Ratings & Reviews Dashboard
The Reply Stats section of the Ratings & Reviews Dashboard helps you get a quick overview of how the Average Ratings changed for reviews with the Reply Effect and without it. You can quickly gauge the effect your responses have on your app's rating. In this view, you’ll find the Average Rating Change for the selected app with and without replies.
On the Ratings & Reviews Dashboard, the Reply Effect is calculated for the latest chain of an agent-user thread. If you responded to a review multiple times, and the review was updated multiple times as a result of those replies, we will show the effect based on the latest review update.
Reply to Reviews
Apply the "Update" and "Rating change" filters to analyze how exactly the review rating changed.
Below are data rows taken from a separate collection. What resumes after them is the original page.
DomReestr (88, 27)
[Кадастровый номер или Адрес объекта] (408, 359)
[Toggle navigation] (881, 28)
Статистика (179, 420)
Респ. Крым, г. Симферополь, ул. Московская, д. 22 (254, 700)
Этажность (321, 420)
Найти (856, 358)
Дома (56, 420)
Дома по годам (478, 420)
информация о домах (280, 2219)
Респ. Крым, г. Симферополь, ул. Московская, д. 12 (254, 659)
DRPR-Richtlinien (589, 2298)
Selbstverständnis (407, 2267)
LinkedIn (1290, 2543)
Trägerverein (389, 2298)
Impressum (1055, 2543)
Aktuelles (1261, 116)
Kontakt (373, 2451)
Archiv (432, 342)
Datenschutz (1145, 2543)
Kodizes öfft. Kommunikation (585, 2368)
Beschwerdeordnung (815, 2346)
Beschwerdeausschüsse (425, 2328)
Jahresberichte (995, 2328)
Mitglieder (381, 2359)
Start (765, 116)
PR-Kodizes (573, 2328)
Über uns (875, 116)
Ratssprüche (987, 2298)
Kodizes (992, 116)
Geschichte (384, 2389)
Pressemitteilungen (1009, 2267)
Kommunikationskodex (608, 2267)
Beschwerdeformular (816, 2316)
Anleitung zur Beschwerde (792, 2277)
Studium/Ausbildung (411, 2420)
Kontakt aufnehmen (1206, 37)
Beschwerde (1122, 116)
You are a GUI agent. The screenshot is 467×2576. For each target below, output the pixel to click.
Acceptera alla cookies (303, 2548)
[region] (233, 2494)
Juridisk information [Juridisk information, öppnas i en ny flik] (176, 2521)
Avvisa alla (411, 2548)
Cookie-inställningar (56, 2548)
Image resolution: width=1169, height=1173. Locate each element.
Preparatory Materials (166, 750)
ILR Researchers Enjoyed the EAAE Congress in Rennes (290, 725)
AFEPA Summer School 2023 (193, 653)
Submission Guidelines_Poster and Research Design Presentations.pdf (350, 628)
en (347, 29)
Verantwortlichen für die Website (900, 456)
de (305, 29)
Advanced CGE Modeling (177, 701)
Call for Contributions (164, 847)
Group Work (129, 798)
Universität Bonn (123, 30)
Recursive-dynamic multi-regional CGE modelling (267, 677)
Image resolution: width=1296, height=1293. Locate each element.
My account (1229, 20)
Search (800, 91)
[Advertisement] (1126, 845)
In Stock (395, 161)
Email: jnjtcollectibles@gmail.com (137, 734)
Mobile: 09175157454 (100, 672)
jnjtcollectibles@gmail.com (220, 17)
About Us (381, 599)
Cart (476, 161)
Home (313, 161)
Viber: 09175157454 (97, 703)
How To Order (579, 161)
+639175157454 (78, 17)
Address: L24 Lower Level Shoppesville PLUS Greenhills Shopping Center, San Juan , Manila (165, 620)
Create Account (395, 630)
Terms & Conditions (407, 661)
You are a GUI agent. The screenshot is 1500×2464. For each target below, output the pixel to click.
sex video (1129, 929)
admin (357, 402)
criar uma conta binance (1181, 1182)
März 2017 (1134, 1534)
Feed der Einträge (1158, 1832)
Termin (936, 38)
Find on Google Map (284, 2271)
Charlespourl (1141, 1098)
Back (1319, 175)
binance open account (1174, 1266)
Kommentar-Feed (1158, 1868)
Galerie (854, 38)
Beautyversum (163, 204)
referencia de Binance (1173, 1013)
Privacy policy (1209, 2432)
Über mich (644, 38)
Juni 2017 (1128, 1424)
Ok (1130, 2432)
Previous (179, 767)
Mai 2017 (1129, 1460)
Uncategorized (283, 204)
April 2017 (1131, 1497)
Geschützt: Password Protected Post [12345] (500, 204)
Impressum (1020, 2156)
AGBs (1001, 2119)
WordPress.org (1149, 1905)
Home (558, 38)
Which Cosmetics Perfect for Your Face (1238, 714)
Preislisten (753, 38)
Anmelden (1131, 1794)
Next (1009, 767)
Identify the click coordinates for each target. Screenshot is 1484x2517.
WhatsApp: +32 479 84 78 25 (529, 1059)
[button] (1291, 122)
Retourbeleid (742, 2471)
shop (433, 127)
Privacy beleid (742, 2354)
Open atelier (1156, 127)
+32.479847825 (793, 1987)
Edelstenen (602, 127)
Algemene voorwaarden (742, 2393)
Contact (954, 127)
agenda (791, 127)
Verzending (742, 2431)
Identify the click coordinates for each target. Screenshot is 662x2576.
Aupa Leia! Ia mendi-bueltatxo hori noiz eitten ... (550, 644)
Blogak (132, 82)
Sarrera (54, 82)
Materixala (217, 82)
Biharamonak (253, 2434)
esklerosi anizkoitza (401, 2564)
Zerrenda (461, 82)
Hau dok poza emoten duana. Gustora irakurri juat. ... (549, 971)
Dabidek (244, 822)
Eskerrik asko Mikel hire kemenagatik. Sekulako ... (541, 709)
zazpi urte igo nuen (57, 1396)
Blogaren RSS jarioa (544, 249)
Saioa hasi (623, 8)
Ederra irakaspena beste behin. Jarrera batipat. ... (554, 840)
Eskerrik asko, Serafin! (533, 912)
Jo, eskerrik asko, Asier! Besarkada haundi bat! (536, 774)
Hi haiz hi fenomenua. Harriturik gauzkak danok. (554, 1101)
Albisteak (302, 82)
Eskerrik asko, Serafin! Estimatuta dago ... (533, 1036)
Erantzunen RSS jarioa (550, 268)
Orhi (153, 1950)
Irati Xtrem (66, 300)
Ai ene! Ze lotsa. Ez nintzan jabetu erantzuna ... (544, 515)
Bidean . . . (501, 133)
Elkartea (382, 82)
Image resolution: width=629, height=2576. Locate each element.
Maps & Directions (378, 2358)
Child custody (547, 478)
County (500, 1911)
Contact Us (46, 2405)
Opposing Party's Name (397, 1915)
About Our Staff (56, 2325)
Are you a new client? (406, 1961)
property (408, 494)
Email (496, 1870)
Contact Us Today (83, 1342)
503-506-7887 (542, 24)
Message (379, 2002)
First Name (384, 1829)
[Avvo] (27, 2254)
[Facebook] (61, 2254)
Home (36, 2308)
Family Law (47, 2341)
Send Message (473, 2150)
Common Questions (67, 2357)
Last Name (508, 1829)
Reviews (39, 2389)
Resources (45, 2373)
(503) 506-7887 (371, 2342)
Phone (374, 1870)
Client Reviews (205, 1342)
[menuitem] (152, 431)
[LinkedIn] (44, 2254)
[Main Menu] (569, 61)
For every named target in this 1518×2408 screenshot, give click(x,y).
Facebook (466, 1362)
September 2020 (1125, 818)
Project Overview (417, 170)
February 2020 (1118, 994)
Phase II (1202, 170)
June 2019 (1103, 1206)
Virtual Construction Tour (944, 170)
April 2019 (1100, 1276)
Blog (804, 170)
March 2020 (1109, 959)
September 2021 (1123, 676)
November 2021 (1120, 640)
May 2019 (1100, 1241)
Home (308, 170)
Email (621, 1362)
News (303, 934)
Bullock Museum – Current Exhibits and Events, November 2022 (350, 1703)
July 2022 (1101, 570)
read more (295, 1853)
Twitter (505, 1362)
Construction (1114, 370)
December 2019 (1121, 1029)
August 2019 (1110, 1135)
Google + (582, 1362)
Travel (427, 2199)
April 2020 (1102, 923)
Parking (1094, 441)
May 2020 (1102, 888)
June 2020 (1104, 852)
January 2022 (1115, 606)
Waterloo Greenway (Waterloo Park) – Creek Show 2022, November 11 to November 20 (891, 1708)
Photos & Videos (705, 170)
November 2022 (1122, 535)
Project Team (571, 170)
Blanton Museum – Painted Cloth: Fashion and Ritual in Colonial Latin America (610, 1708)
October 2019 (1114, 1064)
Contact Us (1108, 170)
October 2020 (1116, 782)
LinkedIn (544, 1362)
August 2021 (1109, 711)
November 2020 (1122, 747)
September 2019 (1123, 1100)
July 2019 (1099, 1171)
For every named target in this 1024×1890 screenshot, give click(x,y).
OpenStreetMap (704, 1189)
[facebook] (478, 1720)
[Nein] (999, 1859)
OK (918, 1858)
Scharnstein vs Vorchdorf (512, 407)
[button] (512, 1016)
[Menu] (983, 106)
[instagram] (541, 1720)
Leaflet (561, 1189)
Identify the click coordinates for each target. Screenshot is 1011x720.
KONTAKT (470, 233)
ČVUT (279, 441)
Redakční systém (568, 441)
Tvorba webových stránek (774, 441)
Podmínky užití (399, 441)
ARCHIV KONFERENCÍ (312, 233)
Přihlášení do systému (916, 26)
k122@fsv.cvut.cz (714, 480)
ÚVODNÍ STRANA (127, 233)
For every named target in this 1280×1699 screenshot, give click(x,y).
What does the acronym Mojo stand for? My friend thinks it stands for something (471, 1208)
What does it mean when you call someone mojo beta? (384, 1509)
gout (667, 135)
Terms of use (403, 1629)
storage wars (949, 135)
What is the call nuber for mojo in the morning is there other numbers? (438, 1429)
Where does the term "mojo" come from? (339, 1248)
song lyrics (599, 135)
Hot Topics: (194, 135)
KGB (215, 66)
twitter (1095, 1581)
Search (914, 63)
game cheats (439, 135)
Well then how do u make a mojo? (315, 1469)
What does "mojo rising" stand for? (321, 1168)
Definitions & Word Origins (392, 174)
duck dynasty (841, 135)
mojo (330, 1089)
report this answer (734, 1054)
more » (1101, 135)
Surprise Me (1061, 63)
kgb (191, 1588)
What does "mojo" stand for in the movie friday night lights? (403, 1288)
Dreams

Click on "Show history" to see the details on review changes over time.
The Replies Chart shows how many replies were submitted and how the replies affected the review rating changes.
On this chart, you'll see the total number of replies, replies time, and the Report a Concern stats for the selected timeframe.
On the Replies tab, use the filter by review changes to view how many replies affected the review rating change:
- All reviews - total number of reviews for the period
- Became better - review rating increased after the developer reply
- Became worse - review rating decreased after the developer reply
- Without changes - reviews without rating updates (only review text was updated).
On this page, we calculate the dynamics of every single reply and take the reply history into consideration. We calculate the Reply Effect for every update of the review (there may be several updates per review). This is why Avg. Rating Change on Replies Chart page can differ from the data on the Reviews Analysis page. It specifies how efficient the efforts of your Team are as opposed to eventual app rating dynamics displayed on Reviews Analysis.
Apply the filter by users to view the impact of each team member.
Under the chart, there is the total number of replies sent to the store, reviews received and the average ratings change within the time range.
The Reply Effect will help you understand how the replies are affecting your app rating and get insights on the optimization of your team efforts and strategy.